You are sampling from a population with a known standard deviation of 20 and want to construct a 95% confidence interval with a margin of error of no more than 4. What is the smallest sample that will produce such an interval?
4 > 1.96 (20/sqrt n)
20^2 / ((4/1.96)^2) = 96.04
n>96.04. so at least 97
is this correct?
Yes, your calculation is correct. To determine the smallest sample size needed to construct a 95% confidence interval with a margin of error of no more than 4, you can use the formula:
Margin of Error = Z * (Standard Deviation / √n)
In this case, you want the margin of error to be no more than 4, so you have:
4 = 1.96 * (20 / √n)
By rearranging the formula, you get:
√n = (1.96 * 20) / 4
Squaring both sides, you have:
n = (1.96^2 * 20^2) / 4^2
Simplifying further:
n = (3.8416 * 400) / 16
n = 96.064
Since the sample size must be a whole number, you need to round up to the nearest whole number. Therefore, the smallest sample size needed to construct the desired confidence interval is 97.

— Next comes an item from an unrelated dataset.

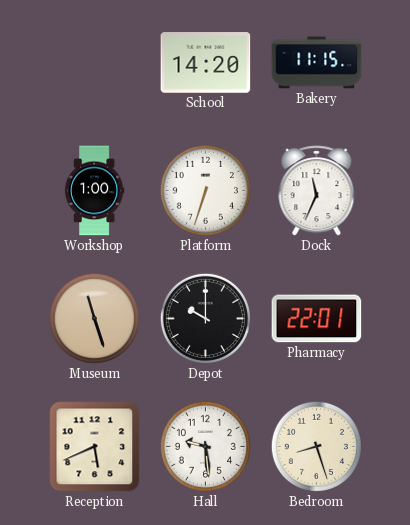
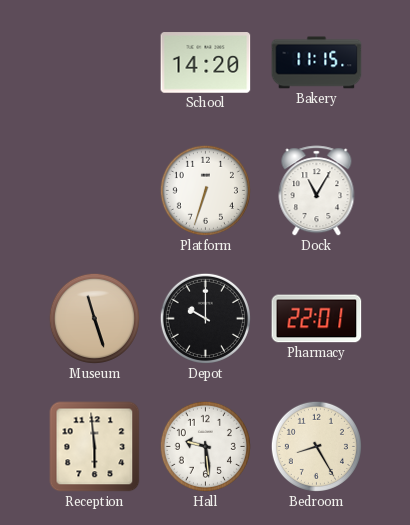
Workshop: 1:00 -> none
Dock: 11:34 -> 11:05
Reception: 5:41 -> 5:59
Bedroom: 8:27 -> 8:25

Yes, your calculation is correct. The formula for calculating the margin of error in a confidence interval is given by:
Margin of Error = Critical Value * Standard Deviation / (Square Root of Sample Size)
In this case, you want the margin of error to be no more than 4, and the known standard deviation is 20. The critical value for a 95% confidence interval is 1.96. Plugging these values into the formula, we get:
4 = 1.96 * (20 / sqrt(n))
Solving for n, we find:
n > (20^2) / ((4/1.96)^2)
n > 96.04
Therefore, the smallest sample size that will produce a 95% confidence interval with a margin of error no more than 4 is at least 97.